#### INPUT MATERIAL:
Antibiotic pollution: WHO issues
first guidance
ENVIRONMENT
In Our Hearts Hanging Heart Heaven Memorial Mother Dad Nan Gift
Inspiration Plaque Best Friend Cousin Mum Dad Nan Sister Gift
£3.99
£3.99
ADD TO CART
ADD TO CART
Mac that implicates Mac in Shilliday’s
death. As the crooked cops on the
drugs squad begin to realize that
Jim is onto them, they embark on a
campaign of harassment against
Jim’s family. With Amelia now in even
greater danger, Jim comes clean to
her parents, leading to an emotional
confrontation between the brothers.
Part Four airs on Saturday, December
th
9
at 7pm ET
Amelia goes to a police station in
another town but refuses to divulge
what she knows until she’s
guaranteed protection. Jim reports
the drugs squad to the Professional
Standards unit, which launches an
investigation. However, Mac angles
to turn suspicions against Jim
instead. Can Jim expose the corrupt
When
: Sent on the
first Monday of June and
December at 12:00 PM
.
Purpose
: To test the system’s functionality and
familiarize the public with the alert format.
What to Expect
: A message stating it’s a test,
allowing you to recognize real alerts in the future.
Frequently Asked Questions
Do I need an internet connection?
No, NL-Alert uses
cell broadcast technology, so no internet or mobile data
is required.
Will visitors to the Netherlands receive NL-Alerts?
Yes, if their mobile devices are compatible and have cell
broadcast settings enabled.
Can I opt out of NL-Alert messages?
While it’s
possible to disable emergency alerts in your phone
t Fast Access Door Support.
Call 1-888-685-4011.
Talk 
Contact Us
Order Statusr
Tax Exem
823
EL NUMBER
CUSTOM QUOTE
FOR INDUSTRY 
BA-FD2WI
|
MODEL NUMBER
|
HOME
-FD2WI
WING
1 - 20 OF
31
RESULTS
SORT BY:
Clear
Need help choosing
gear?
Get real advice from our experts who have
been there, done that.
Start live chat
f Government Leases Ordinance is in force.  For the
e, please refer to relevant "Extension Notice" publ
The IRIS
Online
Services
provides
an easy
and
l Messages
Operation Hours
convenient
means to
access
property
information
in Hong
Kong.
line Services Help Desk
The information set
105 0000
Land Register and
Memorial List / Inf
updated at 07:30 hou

#### ASSIGNMENT:
Every line of data must be returned unchanged.

#### RESULT OF THIS TASK:
Antibiotic pollution: WHO issues
first guidance
ENVIRONMENT
In Our Hearts Hanging Heart Heaven Memorial Mother Dad Nan Gift
Inspiration Plaque Best Friend Cousin Mum Dad Nan Sister Gift
£3.99
£3.99
ADD TO CART
ADD TO CART
Mac that implicates Mac in Shilliday’s
death. As the crooked cops on the
drugs squad begin to realize that
Jim is onto them, they embark on a
campaign of harassment against
Jim’s family. With Amelia now in even
greater danger, Jim comes clean to
her parents, leading to an emotional
confrontation between the brothers.
Part Four airs on Saturday, December
th
9
at 7pm ET
Amelia goes to a police station in
another town but refuses to divulge
what she knows until she’s
guaranteed protection. Jim reports
the drugs squad to the Professional
Standards unit, which launches an
investigation. However, Mac angles
to turn suspicions against Jim
instead. Can Jim expose the corrupt
When
: Sent on the
first Monday of June and
December at 12:00 PM
.
Purpose
: To test the system’s functionality and
familiarize the public with the alert format.
What to Expect
: A message stating it’s a test,
allowing you to recognize real alerts in the future.
Frequently Asked Questions
Do I need an internet connection?
No, NL-Alert uses
cell broadcast technology, so no internet or mobile data
is required.
Will visitors to the Netherlands receive NL-Alerts?
Yes, if their mobile devices are compatible and have cell
broadcast settings enabled.
Can I opt out of NL-Alert messages?
While it’s
possible to disable emergency alerts in your phone
t Fast Access Door Support.
Call 1-888-685-4011.
Talk 
Contact Us
Order Statusr
Tax Exem
823
EL NUMBER
CUSTOM QUOTE
FOR INDUSTRY 
BA-FD2WI
|
MODEL NUMBER
|
HOME
-FD2WI
WING
1 - 20 OF
31
RESULTS
SORT BY:
Clear
Need help choosing
gear?
Get real advice from our experts who have
been there, done that.
Start live chat
f Government Leases Ordinance is in force.  For the
e, please refer to relevant "Extension Notice" publ
The IRIS
Online
Services
provides
an easy
and
l Messages
Operation Hours
convenient
means to
access
property
information
in Hong
Kong.
line Services Help Desk
The information set
105 0000
Land Register and
Memorial List / Inf
updated at 07:30 hou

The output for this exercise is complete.